Castle Villa AFC are an association football (soccer) team based in Castledermot, County Kildare, Ireland.

The team was formed by Walter Brookes in 1969.  Commonly known as 'The Villa', there are two senior teams and many underage teams, ranging from U8 to U18. The jerseys are either solid blue with white lining, or blue with white stripes.

Mullarney Park, located on the Baltinglass road out of Castledermot, is the home pitch.

Two of the club's most successful teams of the past were the 1979 team which won the Counties Cup and the Sheeran Cup winners of 1984 and 1989.

As of 2014, Castle Villa were playing in the Kildare & District Football League - Senior Division, they are the only team never to have been out of the top flight of the KDFL and won the 2006 league title, by beating Carbury in the final game of the season 4-0. They won the Lumsden League Cup in 2009, when the League changed to a Summer Season, coming from behind three times to defeat Liffey Celtic in extra time. They also won the cup in 2016 when they once again beat Liffey Celtic.

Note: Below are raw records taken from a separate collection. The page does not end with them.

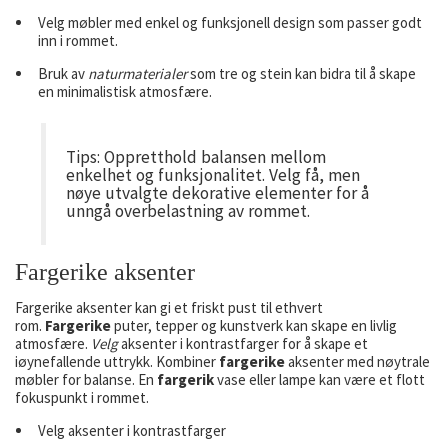
Velg møbler med enkel og funksjonell design som passer godt
inn i rommet.
Bruk av
naturmaterialer
som tre og stein kan bidra til å skape
en minimalistisk atmosfære.
Tips: Oppretthold balansen mellom
enkelhet og funksjonalitet. Velg få, men
nøye utvalgte dekorative elementer for å
unngå overbelastning av rommet.
Fargerike aksenter
Fargerike aksenter kan gi et friskt pust til ethvert
rom.
Fargerike
puter, tepper og kunstverk kan skape en livlig
atmosfære.
Velg
aksenter i kontrastfarger for å skape et
iøynefallende uttrykk. Kombiner
fargerike
aksenter med nøytrale
møbler for balanse. En
fargerik
vase eller lampe kan være et flott
fokuspunkt i rommet.
Velg aksenter i kontrastfarger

Villa have taken the league and cup double twice, in 1999 and 2001. There are only two teams who have won the Charles R. Wynne Senior Division three times, Castle Villa are one of those teams. Villa have won more Lumsden cup trophies than any other club in Kildare, the Lumsden cup is the flagship cup competition in Kildare.

Former players for Villa include Bryan Byrne.

In 2019, Castle Villa celebrated its 50th anniversary. Current and formers members and players gathered for a Gala Dinner in the Woodford Dolmen Hotel, Carlow. The guest of honour was Brian Kerr.